[Saved data entries]
========

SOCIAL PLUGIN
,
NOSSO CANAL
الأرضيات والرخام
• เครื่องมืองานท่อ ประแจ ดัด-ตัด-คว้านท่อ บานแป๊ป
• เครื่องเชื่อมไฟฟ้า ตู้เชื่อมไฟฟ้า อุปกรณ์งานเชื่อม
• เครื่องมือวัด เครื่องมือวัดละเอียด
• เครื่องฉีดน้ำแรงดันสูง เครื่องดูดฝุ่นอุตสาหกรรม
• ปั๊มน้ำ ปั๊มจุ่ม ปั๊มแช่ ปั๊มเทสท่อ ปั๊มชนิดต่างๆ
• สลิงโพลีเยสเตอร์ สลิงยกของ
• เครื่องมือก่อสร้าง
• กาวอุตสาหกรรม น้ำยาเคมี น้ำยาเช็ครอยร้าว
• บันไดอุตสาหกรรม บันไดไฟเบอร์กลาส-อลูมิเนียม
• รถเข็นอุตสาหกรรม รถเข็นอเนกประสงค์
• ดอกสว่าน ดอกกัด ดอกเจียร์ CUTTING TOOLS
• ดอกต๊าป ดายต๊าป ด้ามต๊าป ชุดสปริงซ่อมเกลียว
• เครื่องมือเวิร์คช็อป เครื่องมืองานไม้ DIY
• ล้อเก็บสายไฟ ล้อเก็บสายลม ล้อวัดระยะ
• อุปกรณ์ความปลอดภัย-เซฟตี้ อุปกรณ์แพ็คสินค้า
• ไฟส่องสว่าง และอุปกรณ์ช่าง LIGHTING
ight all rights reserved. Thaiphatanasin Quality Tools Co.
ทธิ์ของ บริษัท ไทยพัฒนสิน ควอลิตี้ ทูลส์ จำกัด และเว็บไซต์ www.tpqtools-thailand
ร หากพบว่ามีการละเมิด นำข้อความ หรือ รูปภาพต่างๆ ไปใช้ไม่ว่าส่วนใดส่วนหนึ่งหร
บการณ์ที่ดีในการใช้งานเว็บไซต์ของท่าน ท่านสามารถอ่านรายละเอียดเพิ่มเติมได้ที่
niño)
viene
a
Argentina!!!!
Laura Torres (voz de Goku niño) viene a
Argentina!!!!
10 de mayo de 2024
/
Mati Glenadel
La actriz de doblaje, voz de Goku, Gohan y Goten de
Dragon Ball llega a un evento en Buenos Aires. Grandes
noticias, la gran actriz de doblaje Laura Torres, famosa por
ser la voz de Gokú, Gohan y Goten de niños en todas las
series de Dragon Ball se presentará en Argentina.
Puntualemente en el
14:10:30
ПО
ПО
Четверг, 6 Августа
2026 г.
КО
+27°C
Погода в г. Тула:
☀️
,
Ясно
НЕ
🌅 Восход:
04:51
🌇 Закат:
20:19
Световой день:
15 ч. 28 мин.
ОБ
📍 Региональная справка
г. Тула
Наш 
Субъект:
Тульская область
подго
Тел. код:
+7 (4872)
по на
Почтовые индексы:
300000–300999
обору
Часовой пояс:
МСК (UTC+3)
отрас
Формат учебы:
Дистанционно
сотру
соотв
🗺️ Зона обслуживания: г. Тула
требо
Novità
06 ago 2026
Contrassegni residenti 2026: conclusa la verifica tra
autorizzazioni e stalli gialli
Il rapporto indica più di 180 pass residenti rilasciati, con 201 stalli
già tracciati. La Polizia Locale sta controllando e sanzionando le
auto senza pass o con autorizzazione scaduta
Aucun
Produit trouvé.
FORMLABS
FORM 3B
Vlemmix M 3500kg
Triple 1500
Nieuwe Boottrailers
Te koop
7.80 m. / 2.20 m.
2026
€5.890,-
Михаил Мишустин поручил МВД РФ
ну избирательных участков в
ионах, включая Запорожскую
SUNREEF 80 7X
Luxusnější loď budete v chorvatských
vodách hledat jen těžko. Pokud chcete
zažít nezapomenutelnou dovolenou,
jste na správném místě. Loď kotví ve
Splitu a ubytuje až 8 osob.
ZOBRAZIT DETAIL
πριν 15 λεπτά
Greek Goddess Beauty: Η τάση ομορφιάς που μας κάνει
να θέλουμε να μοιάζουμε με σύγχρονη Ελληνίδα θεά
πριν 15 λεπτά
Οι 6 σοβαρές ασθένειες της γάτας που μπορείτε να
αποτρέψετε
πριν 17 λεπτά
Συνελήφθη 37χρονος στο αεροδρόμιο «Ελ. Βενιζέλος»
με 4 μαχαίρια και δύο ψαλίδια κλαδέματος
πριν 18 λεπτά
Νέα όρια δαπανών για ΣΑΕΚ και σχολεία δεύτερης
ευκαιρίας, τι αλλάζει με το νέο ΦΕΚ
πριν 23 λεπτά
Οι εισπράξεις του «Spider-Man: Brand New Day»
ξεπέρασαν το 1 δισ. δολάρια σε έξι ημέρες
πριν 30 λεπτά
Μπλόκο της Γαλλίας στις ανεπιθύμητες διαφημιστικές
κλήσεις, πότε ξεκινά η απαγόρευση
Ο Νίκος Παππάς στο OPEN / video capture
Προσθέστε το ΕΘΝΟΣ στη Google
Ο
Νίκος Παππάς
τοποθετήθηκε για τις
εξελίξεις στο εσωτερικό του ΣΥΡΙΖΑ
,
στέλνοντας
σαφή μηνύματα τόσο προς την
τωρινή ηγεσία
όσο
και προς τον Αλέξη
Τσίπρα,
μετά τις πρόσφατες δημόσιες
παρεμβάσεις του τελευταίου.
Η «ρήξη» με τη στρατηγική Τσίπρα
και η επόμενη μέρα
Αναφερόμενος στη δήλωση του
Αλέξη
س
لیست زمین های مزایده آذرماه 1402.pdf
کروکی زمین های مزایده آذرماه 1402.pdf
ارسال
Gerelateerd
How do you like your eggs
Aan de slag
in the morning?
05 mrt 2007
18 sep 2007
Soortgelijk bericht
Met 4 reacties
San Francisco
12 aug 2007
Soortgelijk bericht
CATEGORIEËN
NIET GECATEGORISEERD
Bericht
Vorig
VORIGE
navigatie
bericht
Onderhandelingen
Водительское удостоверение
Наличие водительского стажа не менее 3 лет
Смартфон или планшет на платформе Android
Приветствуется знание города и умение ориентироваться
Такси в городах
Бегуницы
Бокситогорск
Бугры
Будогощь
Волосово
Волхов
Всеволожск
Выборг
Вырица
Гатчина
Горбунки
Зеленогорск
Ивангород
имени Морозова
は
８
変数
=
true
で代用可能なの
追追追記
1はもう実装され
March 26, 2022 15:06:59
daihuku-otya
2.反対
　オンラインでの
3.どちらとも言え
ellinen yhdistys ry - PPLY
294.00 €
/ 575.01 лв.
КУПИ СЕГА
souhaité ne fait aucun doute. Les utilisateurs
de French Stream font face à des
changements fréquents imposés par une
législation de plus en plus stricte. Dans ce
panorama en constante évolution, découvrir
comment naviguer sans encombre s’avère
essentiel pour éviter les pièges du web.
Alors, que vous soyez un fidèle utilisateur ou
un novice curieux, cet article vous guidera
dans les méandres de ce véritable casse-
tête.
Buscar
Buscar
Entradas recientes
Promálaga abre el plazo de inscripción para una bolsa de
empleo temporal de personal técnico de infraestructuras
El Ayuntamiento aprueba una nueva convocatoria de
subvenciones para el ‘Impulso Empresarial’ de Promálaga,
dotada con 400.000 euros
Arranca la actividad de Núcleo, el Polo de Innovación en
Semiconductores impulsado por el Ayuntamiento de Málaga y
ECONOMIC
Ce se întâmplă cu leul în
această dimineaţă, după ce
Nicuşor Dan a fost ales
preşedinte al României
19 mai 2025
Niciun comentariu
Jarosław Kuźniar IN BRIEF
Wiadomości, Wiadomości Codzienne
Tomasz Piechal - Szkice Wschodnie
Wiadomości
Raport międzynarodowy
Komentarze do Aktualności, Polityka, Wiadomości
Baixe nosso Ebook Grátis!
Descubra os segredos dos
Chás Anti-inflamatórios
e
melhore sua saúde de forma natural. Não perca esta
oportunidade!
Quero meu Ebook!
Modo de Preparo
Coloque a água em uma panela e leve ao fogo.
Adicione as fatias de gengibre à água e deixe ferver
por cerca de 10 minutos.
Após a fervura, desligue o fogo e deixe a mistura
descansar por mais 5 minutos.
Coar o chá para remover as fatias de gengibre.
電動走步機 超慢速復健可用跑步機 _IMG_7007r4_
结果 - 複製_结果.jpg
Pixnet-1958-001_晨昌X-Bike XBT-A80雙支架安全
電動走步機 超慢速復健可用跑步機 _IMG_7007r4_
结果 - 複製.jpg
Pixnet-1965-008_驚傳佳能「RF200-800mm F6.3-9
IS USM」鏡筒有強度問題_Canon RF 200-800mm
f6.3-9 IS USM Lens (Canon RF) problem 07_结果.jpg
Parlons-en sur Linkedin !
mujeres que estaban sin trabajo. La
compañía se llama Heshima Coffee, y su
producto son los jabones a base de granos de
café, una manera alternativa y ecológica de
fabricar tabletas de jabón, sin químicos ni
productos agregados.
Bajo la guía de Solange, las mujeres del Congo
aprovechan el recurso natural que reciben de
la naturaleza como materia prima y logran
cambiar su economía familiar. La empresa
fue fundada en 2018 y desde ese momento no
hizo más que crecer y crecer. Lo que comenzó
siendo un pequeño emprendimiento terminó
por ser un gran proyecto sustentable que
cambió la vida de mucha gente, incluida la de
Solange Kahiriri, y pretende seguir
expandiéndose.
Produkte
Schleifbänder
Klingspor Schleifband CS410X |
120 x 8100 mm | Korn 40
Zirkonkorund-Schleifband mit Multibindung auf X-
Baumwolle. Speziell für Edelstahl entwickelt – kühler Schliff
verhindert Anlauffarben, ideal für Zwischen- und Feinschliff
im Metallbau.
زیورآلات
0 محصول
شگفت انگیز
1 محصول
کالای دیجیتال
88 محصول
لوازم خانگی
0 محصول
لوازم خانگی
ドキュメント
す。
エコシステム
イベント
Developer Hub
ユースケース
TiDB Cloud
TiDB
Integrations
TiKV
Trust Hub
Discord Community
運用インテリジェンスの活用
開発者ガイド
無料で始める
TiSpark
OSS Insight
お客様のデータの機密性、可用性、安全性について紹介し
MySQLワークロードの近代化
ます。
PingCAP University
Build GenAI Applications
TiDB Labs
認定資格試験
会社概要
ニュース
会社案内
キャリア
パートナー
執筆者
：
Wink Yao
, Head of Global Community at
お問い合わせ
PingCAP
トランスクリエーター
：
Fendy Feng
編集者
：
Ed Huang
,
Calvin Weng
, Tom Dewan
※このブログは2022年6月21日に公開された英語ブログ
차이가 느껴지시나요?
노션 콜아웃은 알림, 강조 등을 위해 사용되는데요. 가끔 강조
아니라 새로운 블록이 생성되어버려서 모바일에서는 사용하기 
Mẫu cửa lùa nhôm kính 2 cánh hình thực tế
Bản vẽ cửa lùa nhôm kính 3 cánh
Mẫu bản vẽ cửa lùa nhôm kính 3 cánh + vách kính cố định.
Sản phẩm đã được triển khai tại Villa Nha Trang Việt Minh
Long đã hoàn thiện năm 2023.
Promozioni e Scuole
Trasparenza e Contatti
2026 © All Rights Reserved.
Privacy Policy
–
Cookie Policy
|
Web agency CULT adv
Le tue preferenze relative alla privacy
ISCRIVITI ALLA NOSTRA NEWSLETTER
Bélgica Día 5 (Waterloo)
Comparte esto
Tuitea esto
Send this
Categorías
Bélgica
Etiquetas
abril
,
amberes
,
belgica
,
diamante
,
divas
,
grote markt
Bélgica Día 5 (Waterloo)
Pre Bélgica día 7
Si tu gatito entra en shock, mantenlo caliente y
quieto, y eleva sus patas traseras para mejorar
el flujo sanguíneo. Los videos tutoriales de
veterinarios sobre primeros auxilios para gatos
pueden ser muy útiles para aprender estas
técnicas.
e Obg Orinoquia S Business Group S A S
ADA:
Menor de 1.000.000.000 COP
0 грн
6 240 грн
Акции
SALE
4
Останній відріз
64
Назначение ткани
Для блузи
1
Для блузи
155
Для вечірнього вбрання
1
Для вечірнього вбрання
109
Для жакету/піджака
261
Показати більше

========

→ WHAT THE EXERCISE ASKS
Look through the records for the word "fatias". Every line that has it should be copied.

→ EXERCISE OUTPUT
Adicione as fatias de gengibre à água e deixe ferver
Coar o chá para remover as fatias de gengibre.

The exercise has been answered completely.